Изменить размер шрифта - +
Бурятам властями было обещано по десять рублей за каждого варнака, приведенного живьем, и по пять рублей за каждый варначий труп – при условии, конечно, что тело можно легко опознать; и кто же захочет упустить такой навар! Те же из беглецов, кому удавалось не попасться ловцам, спокойно возвращались на каторгу с наступлением первых холодов. «Тариф» за побег был известен заранее: столько-то ударов кнутом, столько-то дней в карцере. Вернувшиеся в неволю каторжники покорно принимали наказание и, как только заживала ободранная до крови спина, как только она переставала болеть, начинали мечтать о «каникулах» в будущем году. Впрочем, это были для них и впрямь каникулы, потому что местные жители сочувствовали варнакам и во время этих вылазок их подкармливали, да и вообще помогали чем могли…

Сегодня Лепарский из присущей ему осторожности и предусмотрительности поручил двум своим казакам превратиться в дамский эскорт. Софи во всем этом, особенно в том, какой страх испытывали жены каторжников перед возможной встречей на дороге с другими каторжниками, виделось что-то невероятно комичное. Она поделилась впечатлением с Лепарским, но тот строго ответил:

– Живя среди умных и образованных каторжников, вы, сударыня, очевидно, забыли о существовании других, тех, для кого убийство и насилие – самое обычное дело.
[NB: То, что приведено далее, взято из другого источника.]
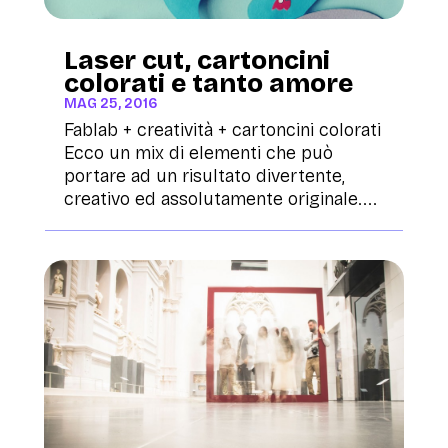
Laser cut, cartoncini
colorati e tanto amore
MAG 25, 2016
Fablab + creatività + cartoncini colorati
Ecco un mix di elementi che può
portare ad un risultato divertente,
creativo ed assolutamente originale....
Шеренга дам дрогнула, никто больше не решился пошутить. Они молча, впятером, расселись в коляске, дождались, пока генерал отдаст последние указания вознице, раскрыли над головами зонтики, чтобы не напекло голову, и компания отправилась в путь. Лошади бежали рысцой, дорога тянулась вдоль берега реки. Время от времени им попадались на пути холмики, вершины которых дымились. Дамы уже знали, что тут сложены большими кучами и накрыты сверху дерном березовые или дубовые поленья. Их вот так, под «крышкой» из земли, поджигали и оставляли для того, чтобы дрова горели медленно, постепенно – здесь повсеместно применялся этот старинный способ изготовления древесного угля, называвшийся «углежжением». На какой стадии сейчас находится будущий уголь, легко было понять по воздуху окрестностей Читы: в первые сутки по земле полз желтовато-серый пар, постепенно он становился более легким, голубоватым, но всегда отдавал запахом обугленных пней и горячей золы… Но все-таки в целом пейзаж, на котором умещались цветущие луга, молодые рощицы и даже эти курящиеся горки очаровывал взгляд и склонял к лени.

Повосхищавшись природой и повосклицав, дамы вернулись к обсуждению судьбы Камиллы Ле Дантю. Мария Волконская, состоявшая в переписке с сестрой Ивашева, принялась восхвалять самоотверженность молоденькой гувернантки, которая из любви к политическому каторжанину согласилась на ссылку в Сибирь.

– Конечно, конечно, – тихонько сказала Александрина Муравьева. – Но согласитесь, что при всех тех неудобствах, какие связаны с жизнью в изгнании, девушка заключает весьма выгодную партию – во всяком случае, в нормальных условиях она бы и мечтать не могла ни о чем подобном!

– Да не может она искренне любить Ивашева! – подлила масла в огонь ее тезка, жена Давыдова. – Она же почти его и не знала в России-то!

– А вы что – не верите в любовь с первого взгляда? – улыбнулась Мария Волконская.

– В таком случае, между первым взглядом и любовью многовато времени прошло, – заметила Наталья Фонвизина.

– Говорят… говорят, только я не знаю, правда это или нет… – сделав знак подругам приблизиться, таинственно округлила глаза Давыдова и перешла на шепот: – Говорят, матушка Василия Ивашева, обеспокоенная тем, что взрослый сын одинок… лишен женского общества… ну, вы понимаете, о чем тут речь… в общем, матушка взяла да и купила ему в лице мадемуазель Камиллы Ле Дантю – невесту! За пятьдесят тысяч рублей!

Дамы хором возмутились – как же можно пересказывать сплетни, да еще такие! – но все они казались чрезвычайно довольными тем, что эти гнусные сплетни услышали.